The company wants recommendations for customers looking to buy a home and for customers looking to sell their home.
As such, recommendations will be divided into 2 categories: buying homes and selling homes.
Buying homes:
- Use housing data (comps) of recently sold homes to create an inferential model
- Model will be built using linear regression and selected variables (features) that best work with the target (price)
- Use the inferential model to assess what houses are underpriced or overpriced for customers looking to buy a home
Selling homes:
- Build a predictive model using comps of recently sold homes
- Model will also be built using linear regression but use a more wholistic approach with features that could possibly add additional value
- Use the predictive model to recommend what price should be assigned to homes that will be sold by the company
This project uses the King County House Sales dataset, which can be found here.

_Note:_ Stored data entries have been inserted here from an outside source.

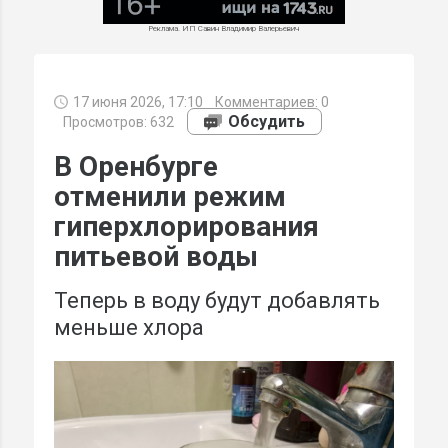
Реклама. ИП Савин Владимир Валерьевич
17 июня 2026, 17:10
Комментариев:
0
МИ
Обсудить
Просмотров: 632
В Оренбурге
отменили режим
гиперхлорирования
питьевой воды
Теперь в воду будут добавлять
меньше хлора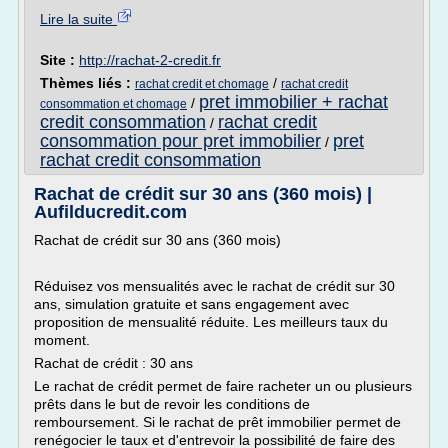
Lire la suite
Site :
http://rachat-2-credit.fr
Thèmes liés :
/
rachat credit et chomage
rachat credit
pret immobilier + rachat
/
consommation et chomage
credit consommation
rachat credit
/
consommation pour pret immobilier
pret
/
rachat credit consommation
Rachat de crédit sur 30 ans (360 mois) |
Aufilducredit.com
Rachat de crédit sur 30 ans (360 mois)
Réduisez vos mensualités avec le rachat de crédit sur 30
ans, simulation gratuite et sans engagement avec
proposition de mensualité réduite. Les meilleurs taux du
moment.
Rachat de crédit : 30 ans
Le rachat de crédit permet de faire racheter un ou plusieurs
prêts dans le but de revoir les conditions de
remboursement. Si le rachat de prêt immobilier permet de
renégocier le taux et d'entrevoir la possibilité de faire des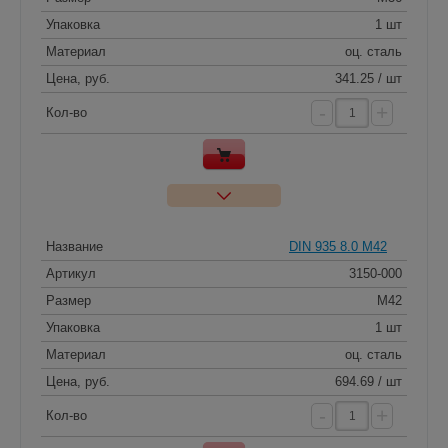
Упаковка
1 шт
Материал
оц. сталь
Цена, руб.
341.25 / шт
-
+
Кол-во
Название
DIN 935 8.0 M42
Артикул
3150-000
Размер
M42
Упаковка
1 шт
Материал
оц. сталь
Цена, руб.
694.69 / шт
-
+
Кол-во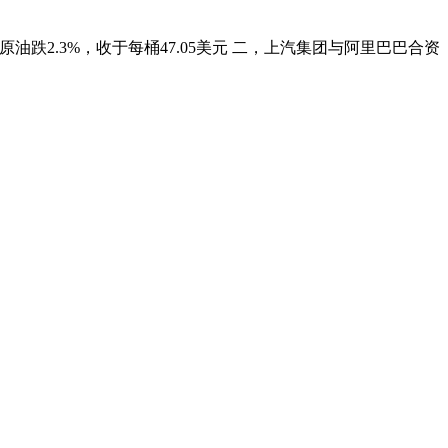
0美元；原油跌2.3%，收于每桶47.05美元 二，上汽集团与阿里巴巴合资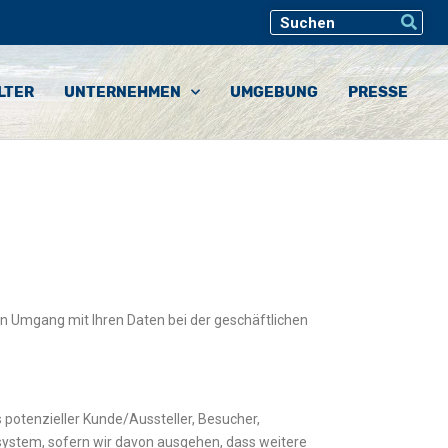
LTER
UNTERNEHMEN
UMGEBUNG
PRESSE
n Umgang mit Ihren Daten bei der geschäftlichen
ls potenzieller Kunde/Aussteller, Besucher,
system, sofern wir davon ausgehen, dass weitere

We'll conduct descriptive analysis, linear regression and modeling (inferential, predictive).
These are home prices across King County that comprise 3 standard deviations of our dataset. The more expensive houses tend to have a view/waterfront. We can also see a cluster of higher-priced homes centered around western Bellevue and Mercer Island.
These are the coefficients of the features we used in our final inferential model. The negative values for bedrooms, bathrooms and lot size are indicative of the challenges our models encountered with the dataset.
Running our predictive model built on 12 home features, we're able to predict what price point should be used when selling a customer's house. Given the high price variance, it's not recommended to solely use our predictive model in determining price.
Given the provided dataset and linear regression approach, both our inferential and predictive models did not perform as well as we had hoped.
- For the inferential model, homoscedasticity was poor, multicollinearity (VIF) was too high and the RMSE range was north of $173k+. Linearity and normality performed decently.
- For the predictive model, multicollinearity (VIF) was too high for several features, the model score was an underwhelming .601629 and the RMSE range of $193k+ was too great to provide any predictive value. Linearity and homoscedasticity were decent and normality was excellent, due to normalizing the data in pre-processing.
We recommend not using our models for predictive purposes and perhaps looking into a different dataset and/or different modeling approaches other than linear regression.
Please review our full analysis in our Jupyter Notebook or presentation deck.
For additional questions, please contact Jerry, Paul or Vu.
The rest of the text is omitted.